Page images and extracted text:
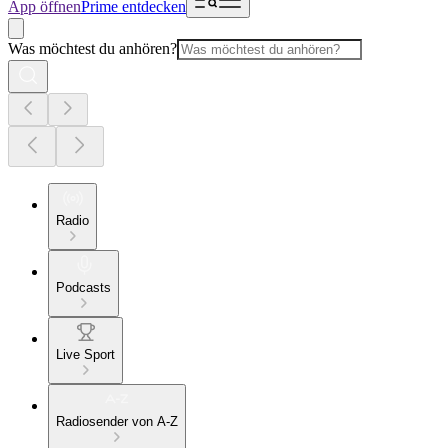
App öffnen
Prime entdecken
Was möchtest du anhören?
Radio
Podcasts
Live Sport
Radiosender von A-Z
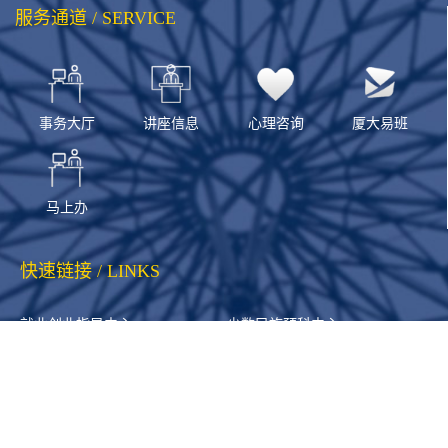
服务通道 / SERVICE
事务大厅
讲座信息
心理咨询
厦大易班
马上办
快速链接 / LINKS
就业创业指导中心
少数民族预科中心
高校思政队伍研修中心
©2023 厦门大学学生工作部（处） 厦门大学备案号D20007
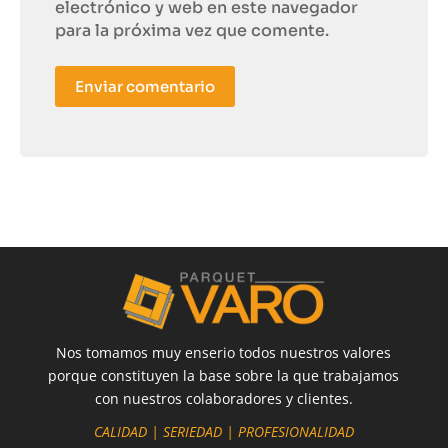
electrónico y web en este navegador
para la próxima vez que comente.
Enviar comentario
Nos tomamos muy enserio todos nuestros valores
porque constituyen la base sobre la que trabajamos
con nuestros colaboradores y clientes.
CALIDAD | SERIEDAD | PROFESIONALIDAD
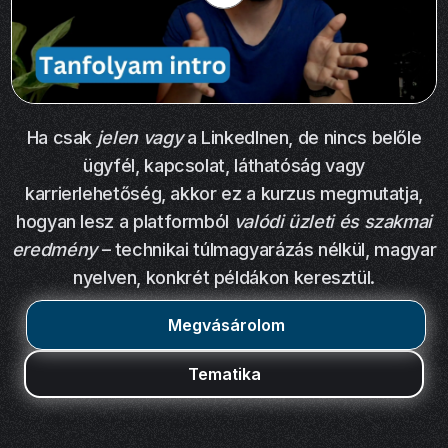
Ha csak
jelen vagy
a LinkedInen, de nincs belőle
ügyfél, kapcsolat, láthatóság vagy
karrierlehetőség, akkor ez a kurzus megmutatja,
hogyan lesz a platformból
valódi üzleti és szakmai
eredmény
– technikai túlmagyarázás nélkül, magyar
nyelven, konkrét példákon keresztül.
Megvásárolom
Tematika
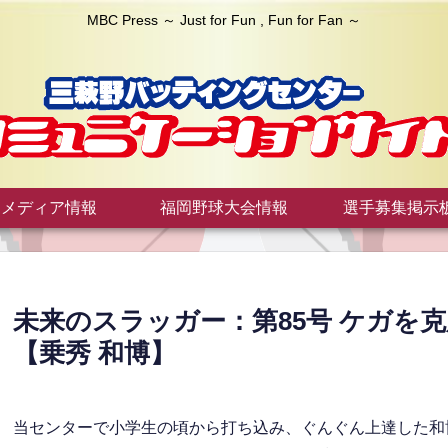
MBC Press ～ Just for Fun , Fun for Fan ～
メディア情報
福岡野球大会情報
選手募集掲示
未来のスラッガー：第85号 ケガを
【乗秀 和博】
当センターで小学生の頃から打ち込み、ぐんぐん上達した和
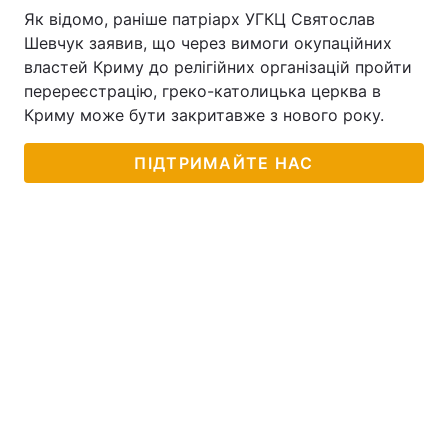
Як відомо, раніше патріарх УГКЦ Святослав
Шевчук заявив, що через вимоги окупаційних
властей Криму до релігійних організацій пройти
перереєстрацію, греко-католицька церква в
Криму може бути закритавже з нового року.
ПІДТРИМАЙТЕ НАС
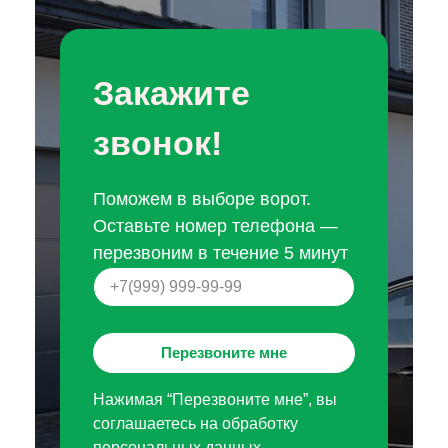
Закажите
звонок!
Поможем в выборе ворот.
Оставьте номер телефона —
перезвоним в течение 5 минут
Перезвоните мне
Нажимая “Перезвоните мне”, вы
соглашаетесь на обработку
персональных данных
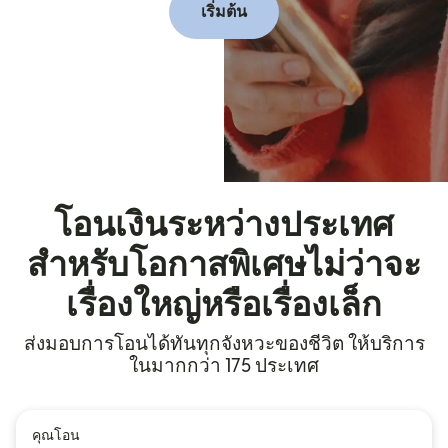
เริ่มต้น
โอนเงินระหว่างประเทศ
สำหรับโอกาสพิเศษไม่ว่าจะ
เรื่องใหญ่หรือเรื่องเล็ก
ส่งมอบการโอนได้ทันทุกจังหวะของชีวิต ให้บริการ
ในมากกว่า 175 ประเทศ
คุณโอน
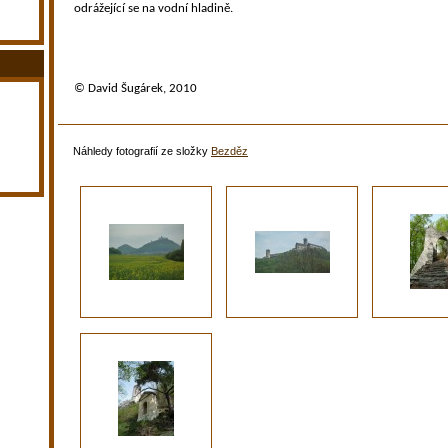
odrážející se na vodní hladině.
© David Šugárek, 2010
Náhledy fotografií ze složky
Bezděz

§ TASK TO CARRY OUT:
With no pictures included, write out the entries exactly.

§ TASK ANSWER:
App öffnen
Prime entdecken
Was möchtest du anhören?
Radio
Podcasts
Live Sport
Radiosender von A-Z
服务通道 / SERVICE
事务大厅
讲座信息
心理咨询
厦大易班
马上办
快速链接 / LINKS
就业创业指导中心
少数民族预科中心
高校思政队伍研修中心
©2023 厦门大学学生工作部（处） 厦门大学备案号D20007
electrónico y web en este navegador
para la próxima vez que comente.
Enviar comentario
Nos tomamos muy enserio todos nuestros valores
porque constituyen la base sobre la que trabajamos
con nuestros colaboradores y clientes.
CALIDAD | SERIEDAD | PROFESIONALIDAD
Ha csak
jelen vagy
a LinkedInen, de nincs belőle
ügyfél, kapcsolat, láthatóság vagy
karrierlehetőség, akkor ez a kurzus megmutatja,
hogyan lesz a platformból
valódi üzleti és szakmai
eredmény
– technikai túlmagyarázás nélkül, magyar
nyelven, konkrét példákon keresztül.
Megvásárolom
Tematika
MBC Press ～ Just for Fun , Fun for Fan ～
メディア情報
福岡野球大会情報
選手募集掲示
未来のスラッガー：第85号 ケガを
【乗秀 和博】
当センターで小学生の頃から打ち込み、ぐんぐん上達した和
Як відомо, раніше патріарх УГКЦ Святослав
Шевчук заявив, що через вимоги окупаційних
властей Криму до релігійних організацій пройти
перереєстрацію, греко-католицька церква в
Криму може бути закритавже з нового року.
ПІДТРИМАЙТЕ НАС
Закажите
звонок!
Поможем в выборе ворот.
Оставьте номер телефона —
перезвоним в течение 5 минут
Перезвоните мне
Нажимая “Перезвоните мне”, вы
соглашаетесь на обработку
персональных данных
เริ่มต้น
โอนเงินระหว่างประเทศ
สำหรับโอกาสพิเศษไม่ว่าจะ
เรื่องใหญ่หรือเรื่องเล็ก
ส่งมอบการโอนได้ทันทุกจังหวะของชีวิต ให้บริการ
ในมากกว่า 175 ประเทศ
คุณโอน
odrážející se na vodní hladině.
© David Šugárek, 2010
Náhledy fotografií ze složky
Bezděz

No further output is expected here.